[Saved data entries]
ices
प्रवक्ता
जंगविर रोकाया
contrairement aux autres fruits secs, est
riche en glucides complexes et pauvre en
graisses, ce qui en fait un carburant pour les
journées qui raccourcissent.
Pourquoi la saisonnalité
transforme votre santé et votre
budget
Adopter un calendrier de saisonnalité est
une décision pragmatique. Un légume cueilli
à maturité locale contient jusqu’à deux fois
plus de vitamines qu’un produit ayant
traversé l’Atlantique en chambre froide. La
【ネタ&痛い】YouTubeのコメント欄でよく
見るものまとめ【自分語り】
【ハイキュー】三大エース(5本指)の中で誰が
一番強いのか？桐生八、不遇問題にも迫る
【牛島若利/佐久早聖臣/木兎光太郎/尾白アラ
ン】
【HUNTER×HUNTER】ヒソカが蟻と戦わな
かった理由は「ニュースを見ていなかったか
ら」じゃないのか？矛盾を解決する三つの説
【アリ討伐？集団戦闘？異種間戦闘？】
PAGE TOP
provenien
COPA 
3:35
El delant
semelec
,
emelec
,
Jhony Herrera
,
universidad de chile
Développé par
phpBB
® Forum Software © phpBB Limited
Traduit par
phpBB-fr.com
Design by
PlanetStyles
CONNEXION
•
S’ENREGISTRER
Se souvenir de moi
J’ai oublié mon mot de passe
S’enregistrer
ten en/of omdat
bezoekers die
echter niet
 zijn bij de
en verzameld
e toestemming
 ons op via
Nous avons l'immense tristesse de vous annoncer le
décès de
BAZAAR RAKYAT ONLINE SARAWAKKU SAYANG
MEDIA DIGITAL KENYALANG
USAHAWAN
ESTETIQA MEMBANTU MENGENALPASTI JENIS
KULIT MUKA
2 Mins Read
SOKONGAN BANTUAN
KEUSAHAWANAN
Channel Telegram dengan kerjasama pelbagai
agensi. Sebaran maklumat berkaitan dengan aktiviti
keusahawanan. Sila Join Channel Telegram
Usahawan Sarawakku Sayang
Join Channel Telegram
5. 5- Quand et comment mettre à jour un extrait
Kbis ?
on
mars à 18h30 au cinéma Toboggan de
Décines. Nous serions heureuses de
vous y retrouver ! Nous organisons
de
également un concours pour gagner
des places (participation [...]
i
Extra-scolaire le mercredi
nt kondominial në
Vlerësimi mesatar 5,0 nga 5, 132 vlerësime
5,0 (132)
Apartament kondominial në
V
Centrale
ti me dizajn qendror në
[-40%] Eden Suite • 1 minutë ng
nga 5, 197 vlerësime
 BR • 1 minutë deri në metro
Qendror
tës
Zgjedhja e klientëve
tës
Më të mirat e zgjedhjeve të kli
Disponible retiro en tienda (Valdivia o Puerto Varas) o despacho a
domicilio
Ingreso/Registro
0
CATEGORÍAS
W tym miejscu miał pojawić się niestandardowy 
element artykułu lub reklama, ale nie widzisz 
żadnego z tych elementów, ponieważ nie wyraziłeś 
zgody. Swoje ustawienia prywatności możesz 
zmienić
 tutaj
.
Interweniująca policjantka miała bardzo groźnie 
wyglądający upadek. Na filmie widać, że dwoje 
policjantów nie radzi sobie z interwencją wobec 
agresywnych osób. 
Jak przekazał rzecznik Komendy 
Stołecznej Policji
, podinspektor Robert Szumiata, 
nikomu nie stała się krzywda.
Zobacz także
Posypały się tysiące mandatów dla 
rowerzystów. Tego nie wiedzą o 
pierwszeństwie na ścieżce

→ **Activity**
Copy out each line in the preceding records that contains "vlerësime".

→ **Written answer**
Vlerësimi mesatar 5,0 nga 5, 132 vlerësime
nga 5, 197 vlerësime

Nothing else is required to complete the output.